A recuperação, parcial e dolorosa (o próprio Varoufakis sabe algo sobre isto, dado o que teve de aceitar no seu país) ainda não estava concluída quando a Covid apareceu. E mais dinheiro vai para muito poucas categorias: entre estas, as empresas de tecnologia que hoje estão mais fortes do que nunca. E preparam (não sei até que ponto inconscientemente ou até que ponto consciente) a alternativa aos modelos de governação política e económica que conhecemos. A “economia da assinatura” fará deles donos da nossa cultura, do nosso tempo livre. De transportes, comunicações, compras, logística, e com os novos projetos em curso (estou pensando em X por Elon Musk, Google Pay, Apple Pay, WeChat) também de nossas economias.
Se quisermos, eles podem alugar todas essas coisas para nós. Um pouco como se concede o uso da terra: o paralelo com o feudalismo está claro agora?
Depois do capitalismo, da frigideira ao fogo? Propostas para um futuro diferente
No final do livro, Varoufakis propõe algumas soluções (radicais) para “redistribuir” esta riqueza tecnológica e restabelecer um equilíbrio económico mais justo.

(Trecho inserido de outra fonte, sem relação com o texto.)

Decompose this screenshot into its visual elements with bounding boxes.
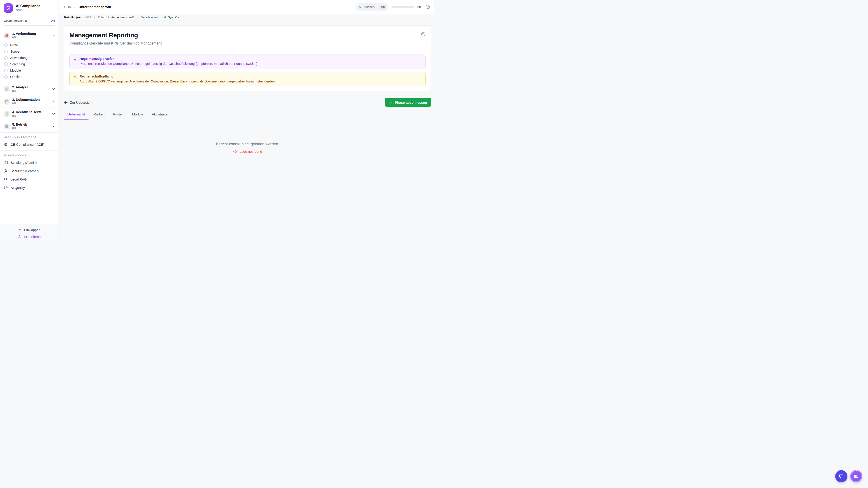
header-progress-bar [392, 6, 414, 8]
check-icon [389, 101, 393, 104]
tab-fristen[interactable]: Fristen [110, 112, 127, 119]
radio-circle-icon [4, 69, 8, 72]
check-circle-icon [4, 186, 8, 190]
hint-body: Praesentieren Sie den Compliance-Bericht… [80, 62, 258, 66]
tab-module[interactable]: Module [129, 112, 147, 119]
subitem-label: Anwendung [10, 56, 28, 60]
double-chevron-left-icon [18, 228, 22, 232]
chevron-up-icon [52, 34, 55, 37]
module-label: AI Quality [11, 186, 25, 190]
phase-item-rechtliche-texte[interactable]: 📝 4. Rechtliche Texte 0% [0, 107, 59, 120]
module-label: Schulung (Learner) [11, 169, 39, 173]
keyboard-shortcut-badge: ⌘K [379, 5, 386, 9]
last-visited-value: Unternehmensprofil [108, 15, 134, 19]
breadcrumb-root[interactable]: SDK [64, 5, 71, 9]
hint-list: Regelmaessig pruefen Praesentieren Sie d… [64, 51, 431, 91]
back-to-overview-link[interactable]: Zur Uebersicht [64, 100, 92, 105]
search-input[interactable]: Suchen... ⌘K [356, 3, 388, 11]
hint-box-tip: Regelmaessig pruefen Praesentieren Sie d… [69, 54, 426, 69]
page-content: Management Reporting Compliance-Berichte… [59, 21, 434, 244]
topbar: SDK Unternehmensprofil Suchen... ⌘K 0% [59, 0, 434, 14]
subitem-label: Profil [10, 43, 18, 47]
phase-item-dokumentation[interactable]: 📋 3. Dokumentation 0% [0, 95, 59, 107]
sidebar-footer: Einklappen Exportieren [0, 224, 59, 244]
tab-uebersicht[interactable]: Uebersicht [64, 112, 89, 119]
sync-status: Sync OK [164, 15, 180, 19]
sidebar-item-ce-compliance[interactable]: CE-Compliance (IACE) [0, 140, 59, 149]
subitem-label: Module [10, 69, 21, 72]
search-icon [359, 5, 362, 8]
chevron-down-icon [52, 125, 55, 128]
export-button[interactable]: Exportieren [18, 235, 40, 238]
last-visited-label: Zuletzt: [98, 15, 107, 19]
app-logo-row: AI Compliance SDK [0, 0, 59, 16]
chevron-down-icon [52, 87, 55, 91]
sync-status-label: Sync OK [168, 15, 180, 19]
user-icon [4, 169, 8, 173]
sidebar-item-profil[interactable]: Profil [0, 42, 59, 48]
sync-ok-dot-icon [164, 16, 166, 18]
magnifier-emoji-icon: 🔍 [4, 86, 10, 92]
version-badge: V001 [85, 15, 91, 19]
phase-label: 2. Analyse [12, 86, 28, 89]
search-icon [4, 177, 8, 182]
subitem-label: Scope [10, 50, 20, 53]
chevron-down-icon [52, 112, 55, 116]
empty-state: Bericht konnte nicht geladen werden. 404… [64, 142, 431, 153]
sidebar-item-schulung-admin[interactable]: Schulung (Admin) [0, 158, 59, 167]
sidebar: AI Compliance SDK Gesamtfortschritt 0% 🎯… [0, 0, 59, 244]
module-label: Legal RAG [11, 177, 27, 181]
collapse-sidebar-button[interactable]: Einklappen [18, 228, 40, 232]
module-label: Schulung (Admin) [11, 161, 37, 164]
complete-phase-button[interactable]: Phase abschliessen [385, 98, 431, 107]
hint-title: Rechenschaftspflicht [80, 74, 276, 78]
page-subtitle: Compliance-Berichte und KPIs fuer das To… [69, 41, 162, 45]
divider [137, 16, 137, 19]
overall-progress-label: Gesamtfortschritt [4, 19, 27, 22]
radio-circle-icon [4, 62, 8, 66]
upload-icon [18, 235, 22, 238]
overall-progress: Gesamtfortschritt 0% [0, 16, 59, 29]
tab-aktivitaeten[interactable]: Aktivitaeten [148, 112, 173, 119]
sidebar-item-module[interactable]: Module [0, 67, 59, 74]
collapse-label: Einklappen [24, 228, 40, 232]
sidebar-item-scope[interactable]: Scope [0, 48, 59, 55]
status-bar: Kein Projekt V001 Zuletzt: Unternehmensp… [59, 14, 434, 21]
header-progress-value: 0% [417, 5, 421, 9]
hint-box-warning: Rechenschaftspflicht Art. 5 Abs. 2 DSGVO… [69, 72, 426, 87]
radio-circle-icon [4, 75, 8, 78]
back-link-label: Zur Uebersicht [70, 101, 92, 104]
sidebar-item-screening[interactable]: Screening [0, 61, 59, 67]
phase-progress: 0% [12, 36, 36, 39]
section-label-maschinenrecht: MASCHINENRECHT / CE [0, 132, 59, 140]
phase-label: 5. Betrieb [12, 123, 27, 126]
help-icon[interactable] [421, 32, 426, 37]
subitem-label: Screening [10, 62, 25, 66]
breadcrumb-current: Unternehmensprofil [79, 5, 111, 9]
sidebar-item-quellen[interactable]: Quellen [0, 74, 59, 80]
phase-progress: 0% [12, 127, 27, 130]
arrow-left-icon [64, 100, 68, 105]
sidebar-item-anwendung[interactable]: Anwendung [0, 55, 59, 61]
tab-risiken[interactable]: Risiken [90, 112, 108, 119]
shield-check-icon [4, 3, 13, 13]
tab-bar: Uebersicht Risiken Fristen Module Aktivi… [64, 112, 431, 119]
help-icon[interactable] [426, 4, 430, 9]
section-label-zusatzmodule: ZUSATZMODULE [0, 151, 59, 158]
sidebar-item-schulung-learner[interactable]: Schulung (Learner) [0, 167, 59, 175]
phase-item-vorbereitung[interactable]: 🎯 1. Vorbereitung 0% [0, 29, 59, 41]
last-saved-time: Gerade eben [141, 15, 158, 19]
hint-title: Regelmaessig pruefen [80, 57, 258, 61]
chip-icon [4, 142, 8, 147]
radio-circle-icon [4, 50, 8, 53]
empty-state-message: Bericht konnte nicht geladen werden. [64, 142, 431, 147]
phase-item-betrieb[interactable]: ⚙️ 5. Betrieb 0% [0, 120, 59, 132]
target-emoji-icon: 🎯 [4, 33, 10, 39]
sidebar-item-legal-rag[interactable]: Legal RAG [0, 175, 59, 184]
sidebar-item-ai-quality[interactable]: AI Quality [0, 184, 59, 192]
clipboard-emoji-icon: 📋 [4, 98, 10, 105]
phase-item-analyse[interactable]: 🔍 2. Analyse 0% [0, 83, 59, 95]
module-header-card: Management Reporting Compliance-Berichte… [64, 25, 431, 91]
phase-progress: 0% [12, 102, 40, 105]
overall-progress-value: 0% [51, 19, 55, 22]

Entre estes, a introdução de um modelo de micropagamentos universais, uma Carta dos Direitos Digitais e o uso da tecnologia digital para democratizar as empresas, com decisões tomadas coletivamente por “empregados-acionistas”. Ou pelas mesmas empresas com inteligência artificial como CEO (as chamadas DAO).

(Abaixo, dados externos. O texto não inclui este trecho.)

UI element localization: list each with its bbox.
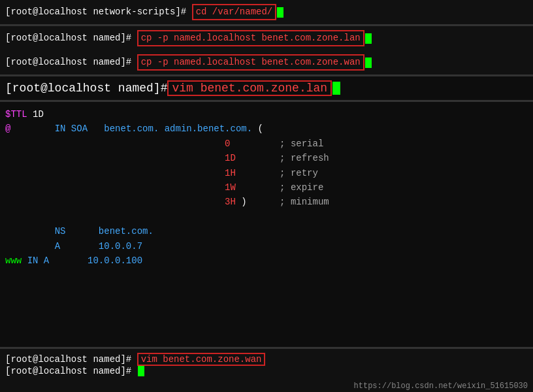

Propostas que, para ser sincero, em alguns casos representam “utopias 2.0”. Mas também é importante explorar caminhos considerados impossíveis: Varoufakis convida-nos a reflectir sobre o poder que temos como indivíduos e como sociedade para moldar um futuro em que a tecnologia e a humanidade possam coexistir em harmonia, um futuro em que a liberdade e a democracia sejam mais do que simples palavras, mas realidades tangíveis e viáveis por todos.